We cannot criticise the Lagos State judiciary enough over the tardy way the case was prosecuted. It is the onus of the prosecution to prove the case beyond all reasonable doubt, but many loopholes were left for the defense counsel to latch on to. Even as Sergeant Rogers who made the confessional statement that he was sent by Al-Mustapha to do the killing was led into a very dubious recanting, the prosecution did next-to-nothing to press the charges to a logical conclusion. It’s as though a house of cards was deliberately built to collapse at the appeal level.


We are indeed very saddened that justice in Nigeria is almost always delayed and often denied. What is even more dangerous is the interference of the ruling political class in the judiciary. This way, the judiciary loses its onions as the last hope of the common man.

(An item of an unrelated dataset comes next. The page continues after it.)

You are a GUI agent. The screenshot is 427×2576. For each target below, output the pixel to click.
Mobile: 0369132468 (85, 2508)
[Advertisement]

The case of Kudirat Abiola should not end up as yet another unsolved political murder in Nigeria. The matter should be taken up to the Supreme Court to see that all aspects of the case are expertly looked into. It would in fact be very tragic that Kudirat Abiola died in vain, as no one has thus far been convicted over her broad daylight assassination.


We deeply sympathise with the Abiola family over their inability to unravel the mystery behind the killing of Kudirat. This is one injustice that Nigeria can ill-afford. Our hope is that the Supreme Court should, at the very end, save the day for justice in the land.